The second focus of her current research is the evaluation of a newly conceived three-dimensional model of the amnion layer of the fetal membranes. Studies from other fields of biology clearly demonstrate the value of culturing cells in 3D conditions by showing that cells behave differently when cultured in 3D conditions in a variety of matrices compared to 2D environments. Cells grown under these conditions exhibit specific morphological and functional characteristics that are more similar to what is seen in live humans than traditional 2D culture. Therefore, she is comparing the behavior, morphology and viability of cells in 2D and 3D tissue culture, to validate this 3D approach as model for the amnion. This provides an extremely novel way to study the interaction of these cells with their surrounding Extra Cellular Matrix (ECM) that enables the study of the mechanisms of the weakening of the fetal membranes in a completely original way and greatly increases the sophistication of future experiments in the field.
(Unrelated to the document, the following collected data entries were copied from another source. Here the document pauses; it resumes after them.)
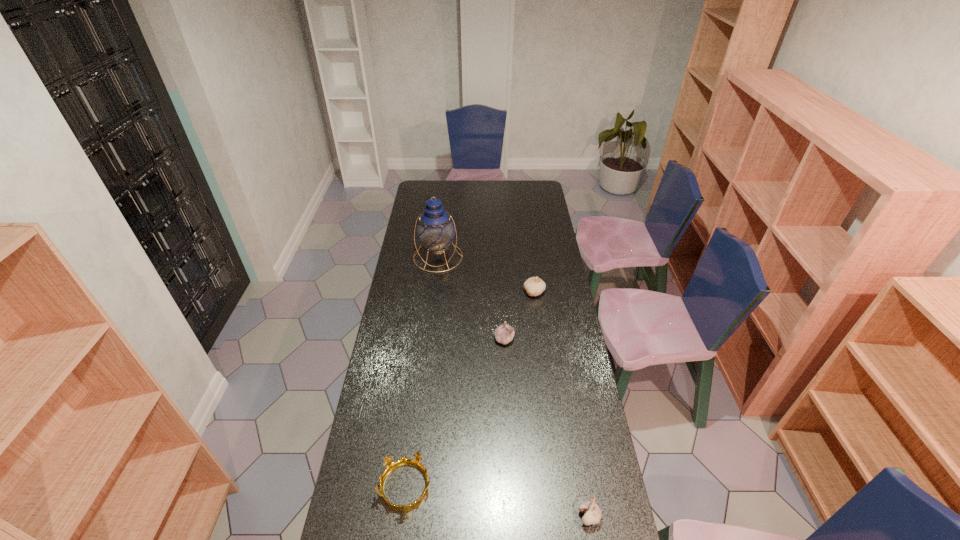 This screenshot has height=540, width=960. Identify the location of vacant space located on the left of the farthest garlic. (451, 292).

Where is `free space located on the back of the nearest garlic`? The height and width of the screenshot is (540, 960). free space located on the back of the nearest garlic is located at coordinates (573, 423).

Where is `free region located 0.170m on the back of the crown`? The width and height of the screenshot is (960, 540). free region located 0.170m on the back of the crown is located at coordinates (415, 414).

Where is `lantern that is positioned at the left edge`? The width and height of the screenshot is (960, 540). lantern that is positioned at the left edge is located at coordinates (435, 229).

This screenshot has height=540, width=960. I want to click on crown that is at the left edge, so click(391, 466).

Where is `vacant space at the far edge of the desktop`? vacant space at the far edge of the desktop is located at coordinates (472, 194).

Where is `vacant space at the left edge`? This screenshot has height=540, width=960. vacant space at the left edge is located at coordinates (408, 216).

You are a GUI agent. You are given a task and a screenshot of the screen. Output one action in this format:
    pyautogui.click(x=<x>, y=<y>)
    Task: Click on the free region at the right edge of the desktop
    
    Given the screenshot: What is the action you would take?
    (600, 510)

Identify the location of vacant space at the far right corner of the desktop. (539, 200).

At what (x,y) coordinates should I click in order to perform the action: click on empty space between the crown and the lantern. Please return your answer as a coordinate pair (x, y). Looking at the image, I should click on (421, 372). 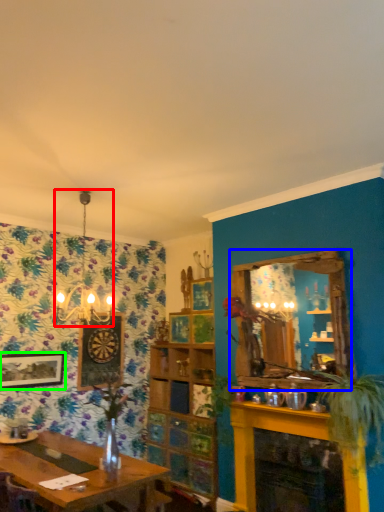 Question: Based on their relative distances, which object is nearer to light fixture (highlighted by a red box)? Choose from window (highlighted by a blue box) and picture frame (highlighted by a green box).

Choices:
 (A) window
 (B) picture frame

Answer: (B)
Her final research focus area is to study the interaction of cells from the human amnion with their ECM to determine the importance of the resident cells of this layer of tissue in ECM metabolism. In addition, as these cells are vulnerable to apoptosis towards the end of pregnancy, ECM triggers of cellular signaling that promote cell survival are also being investigated. This focus of research is critical to improve our understanding of the mechanisms of fetal membrane rupture as it is generally accepted that the two processes of ECM breakdown and apoptosis are central to the weakening that occurs prior to membrane rupture both at term and preterm. However, to date, there has been no way to study the progression of these two processes in this tissue and thus the data that have established this dogma is almost entirely descriptive. These experiments are the first of their kind to study the interaction of human amnion cells surrounded by their ECM. This has not been possible to date because the cells in explants from these tissues rapidly die in culture, and their ECM has degraded by the end of gestation. These experiments are also be the first to attempt to directly tie together these two biological processes showing that they are directly related and that they represent a feed-forward mechanism for the progression of membrane weakening.
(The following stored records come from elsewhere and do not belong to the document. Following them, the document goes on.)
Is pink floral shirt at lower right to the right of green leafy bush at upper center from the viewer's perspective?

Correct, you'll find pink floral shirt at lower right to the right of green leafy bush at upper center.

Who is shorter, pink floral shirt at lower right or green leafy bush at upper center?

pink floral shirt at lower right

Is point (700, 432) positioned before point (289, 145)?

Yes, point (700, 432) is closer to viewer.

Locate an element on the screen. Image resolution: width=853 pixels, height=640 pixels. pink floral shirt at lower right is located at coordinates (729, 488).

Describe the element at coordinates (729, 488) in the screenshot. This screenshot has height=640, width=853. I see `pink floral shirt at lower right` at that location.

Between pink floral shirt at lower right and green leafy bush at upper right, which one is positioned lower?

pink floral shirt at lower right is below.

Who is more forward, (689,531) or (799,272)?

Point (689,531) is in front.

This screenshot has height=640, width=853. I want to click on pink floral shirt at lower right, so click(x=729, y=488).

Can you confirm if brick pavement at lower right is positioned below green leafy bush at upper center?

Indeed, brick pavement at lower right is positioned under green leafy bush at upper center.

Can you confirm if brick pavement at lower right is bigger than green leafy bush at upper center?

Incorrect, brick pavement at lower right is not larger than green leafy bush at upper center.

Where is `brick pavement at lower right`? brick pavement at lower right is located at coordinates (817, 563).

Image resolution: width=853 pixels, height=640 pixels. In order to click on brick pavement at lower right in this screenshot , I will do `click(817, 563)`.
It is expected that this body of work will make a significant contribution to the field of parturition research by addressing the lack of versatile models that allow for sophisticated approach due to limitations of working with tissue that is only ever collected at the end of gestation. Moreover, it is thought that this work will be able to be extended to not only develop new biomarkers to understand the mechanisms behind pPROM and identify those at risk, but also to help develop potential tissue patch technology to provide repair strategies for the fetal membranes after rupture.